With concerns mounting over security and management, the Defense Department is reevaluating its policies on use of social media tools. Sites such as Facebook, MySpace and Twitter, once banned from DOD use, now play a major role for government and military public relations and recruiting. However, the threat of security breaches stemming from wide-open access could lessen Web 2.0’s appeal.
U.S. Strategic Command, which oversees the use of the dot-mil network, has launched a review of the safety of the sites. The command acknowledged in media reports last week that it was doing so, but has otherwise remained mum on the topic.
“There certainly are security concerns associated with social networking. But it would be a step back to ban social networks completely,” said information technology security expert Rohyt Belani, a consultant and instructor at Carnegie-Mellon University. “I think there is a middle ground that can be reached.”
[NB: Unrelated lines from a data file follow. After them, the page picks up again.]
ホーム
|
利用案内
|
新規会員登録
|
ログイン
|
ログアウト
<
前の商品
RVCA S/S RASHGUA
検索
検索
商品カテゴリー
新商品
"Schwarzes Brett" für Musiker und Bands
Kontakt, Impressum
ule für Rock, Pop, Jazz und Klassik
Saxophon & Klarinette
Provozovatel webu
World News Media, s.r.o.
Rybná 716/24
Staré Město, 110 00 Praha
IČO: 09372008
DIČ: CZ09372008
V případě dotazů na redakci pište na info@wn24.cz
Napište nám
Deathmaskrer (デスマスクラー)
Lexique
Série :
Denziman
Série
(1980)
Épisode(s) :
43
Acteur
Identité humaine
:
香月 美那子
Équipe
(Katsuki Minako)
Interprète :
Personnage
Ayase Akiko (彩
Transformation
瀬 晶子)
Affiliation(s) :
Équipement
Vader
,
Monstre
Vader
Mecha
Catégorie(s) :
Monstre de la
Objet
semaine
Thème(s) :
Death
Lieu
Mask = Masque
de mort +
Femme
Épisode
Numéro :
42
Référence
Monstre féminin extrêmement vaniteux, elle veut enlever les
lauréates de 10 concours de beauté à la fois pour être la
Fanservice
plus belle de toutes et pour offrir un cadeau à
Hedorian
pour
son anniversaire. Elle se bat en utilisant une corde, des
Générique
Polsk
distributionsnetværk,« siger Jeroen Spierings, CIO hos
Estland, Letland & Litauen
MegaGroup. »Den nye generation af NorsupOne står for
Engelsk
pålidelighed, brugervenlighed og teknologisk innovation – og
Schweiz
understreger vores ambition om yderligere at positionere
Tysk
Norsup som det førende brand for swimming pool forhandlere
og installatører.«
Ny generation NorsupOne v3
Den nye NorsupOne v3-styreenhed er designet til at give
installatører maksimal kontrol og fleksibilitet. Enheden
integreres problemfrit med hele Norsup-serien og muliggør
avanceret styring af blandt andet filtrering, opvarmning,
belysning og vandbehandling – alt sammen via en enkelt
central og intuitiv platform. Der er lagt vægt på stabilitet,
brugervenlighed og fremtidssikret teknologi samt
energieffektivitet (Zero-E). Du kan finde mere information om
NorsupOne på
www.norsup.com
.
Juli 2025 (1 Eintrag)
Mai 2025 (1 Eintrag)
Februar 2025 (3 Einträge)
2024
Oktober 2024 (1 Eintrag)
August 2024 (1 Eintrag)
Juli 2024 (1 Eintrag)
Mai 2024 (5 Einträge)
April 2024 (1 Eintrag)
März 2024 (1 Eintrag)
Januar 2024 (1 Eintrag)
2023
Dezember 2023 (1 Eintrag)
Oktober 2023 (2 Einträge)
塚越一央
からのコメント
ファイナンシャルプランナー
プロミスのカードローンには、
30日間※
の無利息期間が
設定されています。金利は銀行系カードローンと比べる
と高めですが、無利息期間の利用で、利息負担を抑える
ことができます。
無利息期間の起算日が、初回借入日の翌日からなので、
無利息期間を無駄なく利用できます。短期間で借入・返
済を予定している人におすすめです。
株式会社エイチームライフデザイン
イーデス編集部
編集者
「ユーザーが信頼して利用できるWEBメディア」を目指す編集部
Security fears largely center on the familiar possibility of hackers infiltrating networks with sensitive information, particularly via phishing scams that dupe computer users into downloading viruses, clicking links to malware or entering secure information. But Web 2.0 brings an additional concern: People sharing too much information online, such as the case of incoming British intelligence chief John Sawers, whose wife posted personal information and photos on Facebook that have landed Sawers in serious hot water.
“People are not aware of the ramifications of putting up all of this personal information without privacy settings,” said Belani, who advocates proper training for the safe use of social networks. “But there are ways to use social media safely and effectively.”
“As a retired Army colonel and a Ph.D. in computer science, I’m really glad I’m not the one that has to deal with this problem,” said Ray Vaughn, a professor of computer science and engineering at Mississippi State University. “I’m more concerned with why the DOD feels a need to allow unfettered access to such sites over dot-mil networks. I would be concerned about the use of military computers for personal social networking.”
Still, despite the serious worries, social media has become a force to be reckoned with. Since the 2007 reversal of an initial ban on social networking sites, military and government have become deeply entrenched in social media tools, with hundreds of thousands of Twitter followers and Facebook fans of various military and government outfits. And in June the Army ordered all U.S. bases allow Facebook access.
“I would not want to see DOD restrict the use of such sites for organized and monitored use as a communication mechanism. Such sites can be used to recruit or broadcast useful information to constituency groups. But these kinds of activities can be done in a controlled, accountable, and planned manner,” Vaughn added.